In [5]:
# imports

import asyncio
import json
import os
import matplotlib
import neptune
import nest_asyncio
import numpy as np
import pandas as pd
import time

from collections import defaultdict
from datetime import date
from itertools import product
from matplotlib import pyplot
from poke_env.environment.abstract_battle import AbstractBattle
from poke_env.player.battle_order import ForfeitBattleOrder
from poke_env.player.player import Player
from scipy.interpolate import griddata
from poke_env.player import Gen8EnvSinglePlayer, RandomPlayer
from poke_env import AccountConfiguration, ShowdownServerConfiguration
from poke_env.player import player as Sampleplayer
# from src.PlayerQLearning import Player as PlayerQLearning
import numpy as np
from stable_baselines3 import A2C
from gymnasium.spaces import Box
from poke_env.data import GenData

from poke_env.player import Gen9EnvSinglePlayer, RandomPlayer
import os

In [6]:
class SimpleRLPlayer(Gen9EnvSinglePlayer):
    def embed_battle(self, battle):
        # -1 indicates that the move does not have a base power
        # or is not available
        moves_base_power = -np.ones(4)
        moves_dmg_multiplier = np.ones(4)
        for i, move in enumerate(battle.available_moves):
            moves_base_power[i] = (
                    move.base_power / 100
            )  # Simple rescaling to facilitate learning
            if move.type:
                moves_dmg_multiplier[i] = move.type.damage_multiplier(
                    battle.opponent_active_pokemon.type_1,
                    battle.opponent_active_pokemon.type_2,
                    type_chart=GEN_9_DATA.type_chart
                )

        # We count how many pokemons have not fainted in each team
        remaining_mon_team = (
                len([mon for mon in battle.team.values() if mon.fainted]) / 6
        )
        remaining_mon_opponent = (
                len([mon for mon in battle.opponent_team.values() if mon.fainted]) / 6
        )

        # Final vector with 10 components
        return np.concatenate(
            [
                moves_base_power,
                moves_dmg_multiplier,
                [remaining_mon_team, remaining_mon_opponent],
            ]
        )

    def calc_reward(self, last_state, current_state) -> float:
        return self.reward_computing_helper(
            current_state, fainted_value=2, hp_value=1, victory_value=30
        )

    def describe_embedding(self):
        low = [-1, -1, -1, -1, 0, 0, 0, 0, 0, 0]
        high = [3, 3, 3, 3, 4, 4, 4, 4, 1, 1]
        return Box(
            np.array(low, dtype=np.float32),
            np.array(high, dtype=np.float32),
            dtype=np.float32,
        )


class MaxDamagePlayer(RandomPlayer):
    def choose_move(self, battle):
        # If the player can attack, it will
        if battle.available_moves:
            # Finds the best move among available ones
            best_move = max(battle.available_moves, key=lambda move: move.base_power)
            return self.create_order(best_move)

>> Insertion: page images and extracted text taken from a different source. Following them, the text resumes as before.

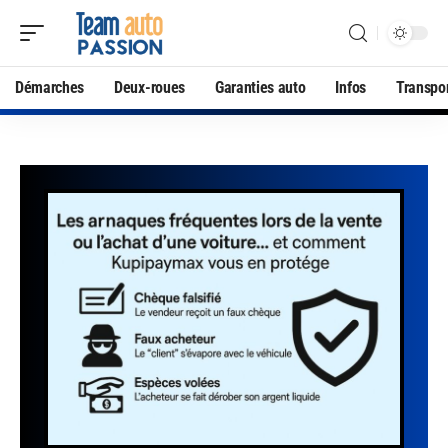
Démarches
Deux-roues
Garanties auto
Infos
Transpo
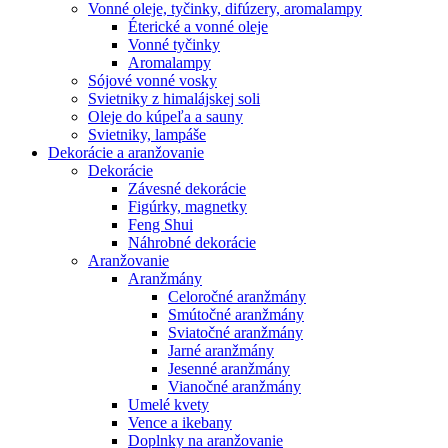
Vonné oleje, tyčinky, difúzery, aromalampy
Éterické a vonné oleje
Vonné tyčinky
Aromalampy
Sójové vonné vosky
Svietniky z himalájskej soli
Oleje do kúpeľa a sauny
Svietniky, lampáše
Dekorácie a aranžovanie
Dekorácie
Závesné dekorácie
Figúrky, magnetky
Feng Shui
Náhrobné dekorácie
Aranžovanie
Aranžmány
Celoročné aranžmány
Smútočné aranžmány
Sviatočné aranžmány
Jarné aranžmány
Jesenné aranžmány
Vianočné aranžmány
Umelé kvety
Vence a ikebany
Doplnky na aranžovanie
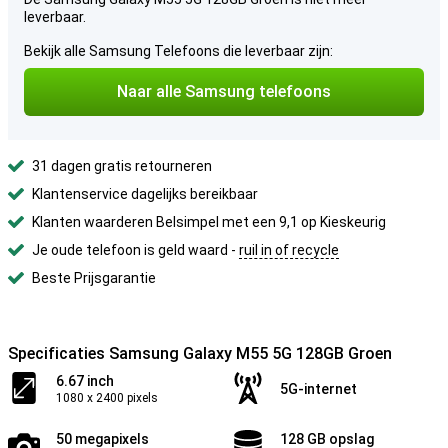
leverbaar.
Bekijk alle Samsung Telefoons die leverbaar zijn:
Naar alle Samsung telefoons
31 dagen gratis retourneren
Klantenservice dagelijks bereikbaar
Klanten waarderen Belsimpel met een 9,1 op Kieskeurig
Je oude telefoon is geld waard -
ruil in of recycle
Beste Prijsgarantie
Specificaties Samsung Galaxy M55 5G 128GB Groen
6.67 inch
5G-internet
1080 x 2400 pixels
50 megapixels
128 GB opslag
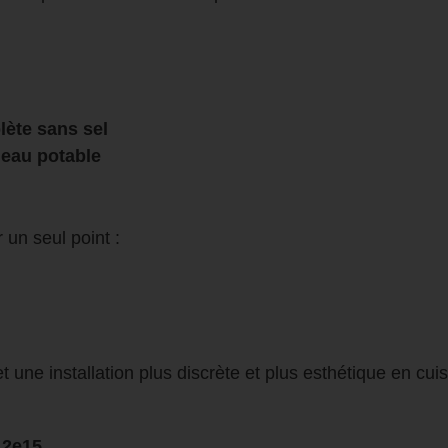
lète sans sel
’
eau potable
 un seul point :
et une installation plus discrète et plus esthétique en cuis
12e15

        # If no attack is available, a random switch will be made
        else:
            return self.choose_random_move(battle)

In [7]:
NB_TRAINING_STEPS = 10000
NB_EVALUATION_EPISODES = 10
MODEL_PATH = "a2c_pokemon_model"

np.random.seed(0)
GEN_9_DATA = GenData.from_gen(9)

In [20]:
opponent = MaxDamagePlayer()
env_player = SimpleRLPlayer(opponent=opponent)

model = A2C("MlpPolicy", env_player, verbose=1)
model = A2C.load(MODEL_PATH, env=env_player)

Using cpu device
Wrapping the env with a `Monitor` wrapper
Wrapping the env in a DummyVecEnv.
Wrapping the env with a `Monitor` wrapper
Wrapping the env in a DummyVecEnv.


In [21]:
finished_episodes = 0
try:
    env_player.reset_battles()
except:
    pass
obs, _ = env_player.reset()
while True:

    action, _ = model.predict(obs, deterministic=True)
    obs, reward, done, _, info = env_player.step(action)

    if done:
        finished_episodes += 1
        obs, _ = env_player.reset()
        if finished_episodes >= NB_EVALUATION_EPISODES:
            break
print("Won", env_player.n_won_battles, "battles against", env_player._opponent)

Won 4 battles against <__main__.MaxDamagePlayer object at 0x00000280AEAC2350>